親しい人が亡くなったときに考えなくてはならないもののひとつが香典です。香典にも覚えておきたいマナーがいくつかあります。

香典とは
香典とは、現金を不祝儀用の袋(香典袋)に包み、線香や花の代わりに霊前に供えるものを指します。もともとは、「お香を供える」「お香の代金を供える」という意味です。香典は、もちろん故人への供養の気持ちを表すものですが、葬儀費用などの突然の出費を助けるという意味もあります。
香典の渡し方
香典は通夜、葬儀、告別式のいずれかに持参します。受付がある場合は受付で渡し、ない場合は拝礼の際に霊前に供えるか、遺族に直接渡しましょう。
もし参列できない場合は弔電を打ち、現金を香典袋に入れて現金書留で送ります。お悔やみの言葉を記した手紙を添えるのも忘れずに。
香典袋の種類と書き方

香典袋には種類があり、宗教によっても異なるので注意が必要です。筆ペンなどで水引の上の部分に表書きを、下には名前をフルネームで書くのが基本ですが、表書きも宗教によって変わってきます。香典袋と表書きを、宗教別にまとめてみました。

  • 仏式
    蓮の花が描かれたものは、仏式用のし袋です。表書きは「御霊前」「御香典」「御香料」のいずれか。ただし、浄土真宗の場合は「御仏前」となります。
  • キリスト教式
    ユリの花、十字架などが描かれたのし袋を使います。表書きは「御霊前」「御花料」「献花料」のいずれか。
  • 神式
    のし袋は無地で、白黒か双銀の水引のもの。
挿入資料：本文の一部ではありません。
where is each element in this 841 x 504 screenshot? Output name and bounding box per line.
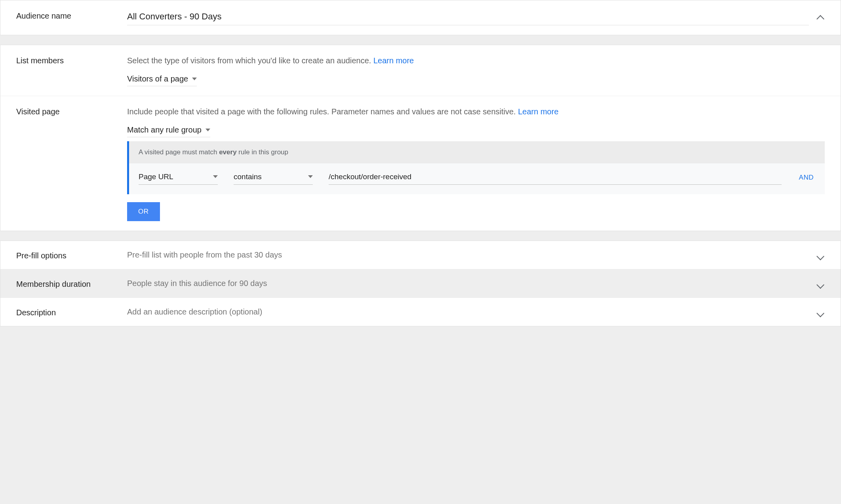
list-members-helper-text: Select the type of visitors from which y… xyxy=(127,56,373,65)
audience-builder: Audience name List members Select the ty… xyxy=(0,0,841,326)
learn-more-link-1[interactable]: Learn more xyxy=(373,56,414,65)
prefill-row[interactable]: Pre-fill options Pre-fill list with peop… xyxy=(0,241,841,269)
caret-down-icon xyxy=(192,78,197,80)
audience-name-label: Audience name xyxy=(16,10,127,21)
audience-name-card: Audience name xyxy=(0,0,841,35)
list-members-row: List members Select the type of visitors… xyxy=(0,45,841,96)
list-members-label: List members xyxy=(16,55,127,65)
description-summary: Add an audience description (optional) xyxy=(127,307,262,316)
visited-page-helper-text: Include people that visited a page with … xyxy=(127,107,518,116)
membership-label: Membership duration xyxy=(16,278,127,289)
learn-more-link-2[interactable]: Learn more xyxy=(518,107,558,116)
or-button[interactable]: OR xyxy=(127,202,160,221)
match-rule-value: Match any rule group xyxy=(127,125,202,135)
match-rule-dropdown[interactable]: Match any rule group xyxy=(127,124,210,137)
visited-page-helper: Include people that visited a page with … xyxy=(127,106,825,117)
rule-operator-dropdown[interactable]: contains xyxy=(234,171,313,185)
audience-name-row: Audience name xyxy=(0,0,841,35)
description-label: Description xyxy=(16,307,127,317)
rule-field-dropdown[interactable]: Page URL xyxy=(139,171,218,185)
list-members-content: Select the type of visitors from which y… xyxy=(127,55,825,86)
visitor-type-dropdown[interactable]: Visitors of a page xyxy=(127,73,197,86)
members-card: List members Select the type of visitors… xyxy=(0,45,841,231)
rule-operator-value: contains xyxy=(234,172,262,181)
caret-down-icon xyxy=(205,129,210,131)
description-row[interactable]: Description Add an audience description … xyxy=(0,298,841,326)
caret-down-icon xyxy=(213,175,218,178)
membership-row[interactable]: Membership duration People stay in this … xyxy=(0,269,841,298)
membership-summary: People stay in this audience for 90 days xyxy=(127,279,267,288)
list-members-helper: Select the type of visitors from which y… xyxy=(127,55,825,66)
rule-field-value: Page URL xyxy=(139,172,173,181)
audience-name-input[interactable] xyxy=(127,10,809,25)
options-card: Pre-fill options Pre-fill list with peop… xyxy=(0,241,841,326)
prefill-label: Pre-fill options xyxy=(16,250,127,260)
and-button[interactable]: AND xyxy=(797,171,815,185)
rule-group: A visited page must match every rule in … xyxy=(127,141,825,194)
visited-page-content: Include people that visited a page with … xyxy=(127,106,825,221)
rule-value-input[interactable] xyxy=(329,171,782,185)
prefill-summary: Pre-fill list with people from the past … xyxy=(127,250,282,259)
visited-page-row: Visited page Include people that visited… xyxy=(0,96,841,231)
rule-group-header-strong: every xyxy=(219,148,236,156)
audience-name-content xyxy=(127,10,825,25)
visited-page-label: Visited page xyxy=(16,106,127,116)
caret-down-icon xyxy=(308,175,313,178)
rule-group-header-post: rule in this group xyxy=(237,148,288,156)
rule-group-header-pre: A visited page must match xyxy=(139,148,219,156)
rule-row: Page URL contains AND xyxy=(129,163,825,194)
rule-group-header: A visited page must match every rule in … xyxy=(129,141,825,163)
visitor-type-value: Visitors of a page xyxy=(127,74,188,83)
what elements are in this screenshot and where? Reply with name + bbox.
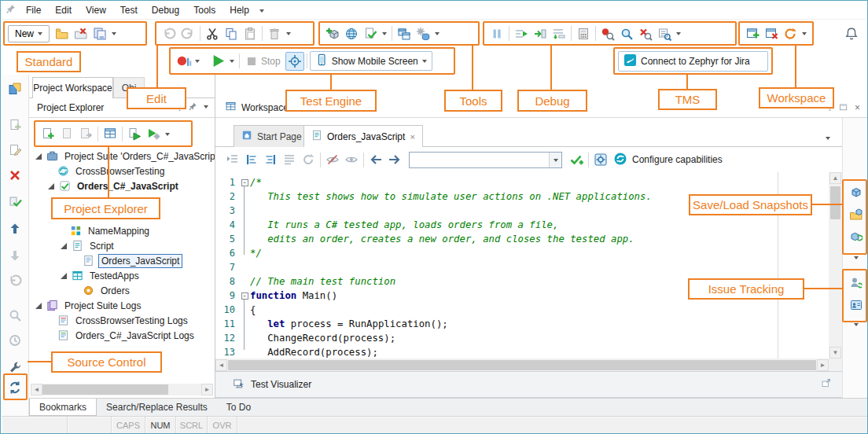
rotate-icon[interactable] (299, 150, 318, 169)
dropdown-icon[interactable] (109, 24, 119, 43)
workspace-panels-icon[interactable] (6, 79, 24, 98)
forward-icon[interactable] (385, 150, 404, 169)
commit-changes-icon[interactable] (6, 219, 24, 238)
copy-icon[interactable] (222, 24, 241, 43)
close-panel-icon[interactable] (762, 24, 781, 43)
align-justify-icon[interactable] (280, 150, 299, 169)
issue-list-icon[interactable] (847, 296, 866, 314)
error-window-icon[interactable] (636, 24, 655, 43)
menu-debug[interactable]: Debug (145, 2, 186, 18)
back-icon[interactable] (366, 150, 385, 169)
scroll-left-icon[interactable]: ◄ (215, 359, 227, 371)
dropdown-icon[interactable] (674, 24, 683, 43)
save-snapshot-icon[interactable] (847, 183, 866, 202)
expander-open-icon[interactable] (35, 153, 42, 160)
cut-icon[interactable] (203, 24, 222, 43)
point-and-fix-icon[interactable] (285, 52, 304, 71)
tree-item[interactable]: NameMapping (29, 223, 215, 238)
expander-open-icon[interactable] (61, 243, 67, 249)
refresh-snapshot-icon[interactable] (847, 227, 866, 246)
test-visualizer-bar[interactable]: Test Visualizer (215, 371, 842, 398)
tab-bookmarks[interactable]: Bookmarks (29, 399, 97, 416)
watch-list-icon[interactable] (655, 24, 674, 43)
dropdown-icon[interactable] (163, 124, 172, 143)
close-file-icon[interactable] (72, 24, 90, 43)
tab-list-dropdown-icon[interactable] (823, 128, 833, 147)
run-project-icon[interactable] (125, 124, 144, 143)
search-icon[interactable] (6, 306, 24, 325)
editor-vscrollbar[interactable]: ▲ ▼ (829, 172, 842, 359)
step-into-icon[interactable] (531, 24, 550, 43)
add-cube-icon[interactable] (323, 24, 342, 43)
record-test-icon[interactable] (174, 52, 193, 71)
check-syntax-icon[interactable] (6, 193, 24, 211)
restore-layout-icon[interactable] (781, 24, 800, 43)
tree-item[interactable]: Orders_C#_JavaScript Logs (29, 328, 215, 343)
add-issue-icon[interactable] (847, 274, 866, 292)
format-icon[interactable] (223, 150, 242, 169)
tree-item[interactable]: CrossBrowserTesting (29, 164, 215, 178)
redo-icon[interactable] (178, 24, 197, 43)
save-all-icon[interactable] (90, 24, 109, 43)
dropdown-icon[interactable] (380, 24, 389, 43)
menu-overflow-icon[interactable] (259, 9, 264, 15)
scroll-left-icon[interactable]: ◄ (31, 384, 42, 395)
tree-item[interactable]: CrossBrowserTesting Logs (29, 313, 215, 328)
eye-off-icon[interactable] (323, 150, 342, 169)
object-browser-icon[interactable] (342, 24, 361, 43)
tree-item[interactable]: Script (29, 238, 215, 253)
add-from-template-icon[interactable] (76, 124, 95, 143)
tab-project-workspace[interactable]: Project Workspace (32, 77, 113, 98)
menu-view[interactable]: View (79, 2, 113, 18)
add-panel-icon[interactable] (743, 24, 762, 43)
open-file-icon[interactable] (53, 24, 72, 43)
run-options-dropdown-icon[interactable] (227, 52, 237, 71)
dropdown-icon[interactable] (800, 24, 809, 43)
inspect-icon[interactable] (617, 24, 636, 43)
close-icon[interactable]: × (855, 102, 860, 113)
pause-icon[interactable] (487, 24, 506, 43)
expander-open-icon[interactable] (61, 273, 67, 279)
evaluate-icon[interactable] (574, 24, 593, 43)
scrollbar-thumb[interactable] (228, 360, 816, 370)
project-tree-hscrollbar[interactable]: ◄ ► (31, 384, 213, 395)
scroll-right-icon[interactable]: ► (817, 359, 829, 371)
fold-margin[interactable]: -- (239, 172, 250, 359)
step-lines-icon[interactable] (512, 24, 531, 43)
breakpoints-icon[interactable] (598, 24, 617, 43)
history-icon[interactable] (6, 331, 24, 350)
run-project-options-icon[interactable] (144, 124, 163, 143)
tree-item[interactable]: Project Suite 'Orders_C#_JavaScript' (1 (29, 149, 215, 164)
add-new-item-icon[interactable] (39, 124, 57, 143)
tab-to-do[interactable]: To Do (217, 399, 260, 416)
delete-icon[interactable] (265, 24, 284, 43)
menu-file[interactable]: File (19, 2, 48, 18)
source-control-sync-icon[interactable] (6, 378, 24, 397)
tree-item[interactable]: TestedApps (29, 268, 215, 283)
get-latest-icon[interactable] (6, 246, 24, 265)
float-panel-icon[interactable] (821, 378, 831, 391)
align-left-icon[interactable] (242, 150, 261, 169)
options-wrench-icon[interactable] (6, 358, 24, 377)
tree-item[interactable]: Project Suite Logs (29, 298, 215, 313)
dropdown-icon[interactable] (284, 24, 293, 43)
menu-tools[interactable]: Tools (186, 2, 223, 18)
align-right-icon[interactable] (261, 150, 280, 169)
connect-zephyr-button[interactable]: Connect to Zephyr for Jira (618, 51, 768, 72)
run-test-icon[interactable] (208, 52, 227, 71)
eye-icon[interactable] (342, 150, 361, 169)
organize-icon[interactable] (101, 124, 120, 143)
close-tab-icon[interactable]: × (410, 132, 414, 142)
pin-icon[interactable] (189, 102, 197, 114)
settings-gear-icon[interactable] (591, 150, 610, 169)
fold-collapse-icon[interactable]: - (241, 292, 248, 300)
dropdown-icon[interactable] (847, 248, 866, 267)
scroll-down-icon[interactable]: ▼ (829, 347, 841, 359)
add-item-icon[interactable] (6, 116, 24, 134)
add-existing-item-icon[interactable] (57, 124, 76, 143)
chevron-down-icon[interactable] (549, 153, 561, 167)
paste-icon[interactable] (241, 24, 259, 43)
menu-edit[interactable]: Edit (48, 2, 79, 18)
configure-capabilities-button[interactable]: Configure capabilities (613, 152, 723, 168)
editor-hscrollbar[interactable]: ◄ ► (215, 359, 829, 371)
用途は「御霊前」「御玉串料」「御神前」など。

このように、宗教によって香典袋の種類や書き方が変わるので、故人の宗教を知っている場合は間違いのないようにしましょう。わからない場合は「御霊前」としておくのが無難です。

香典で包む金額の目安は?

香典の金額は、故人との関係によっても変わってきます。一般的な金額を見ていきましょう。

  • 親族:両親は10万円、兄弟・姉妹は3~5万円。祖父母や叔父・叔母を含むその他親族は、1万円が目安。
  • 仕事関係:勤務先の上司、同僚、部下、その家族、取引先などの場合は、5,000円~1万円程度。
  • 友人・知人:友人、友人の家族、ご近所の場合の目安は3,000円~1万円。

上に挙げた金額はあくまでも目安です。重要なのは、故人との付き合いの深さ。目安の金額を参考にして、自分の気持ちをプラスするとよいでしょう。ただし、香典は多ければよいというものでもありません。故人の家族が恐縮してしまうような金額にならないよう注意したいところです。


通夜、葬儀、告別式、そして香典のマナーをご紹介しました。基本的なポイントは押さえられたのではないでしょうか。突然の訃報を受けても慌てずに準備をし、安らかな気持ちで故人を見送りたいものです。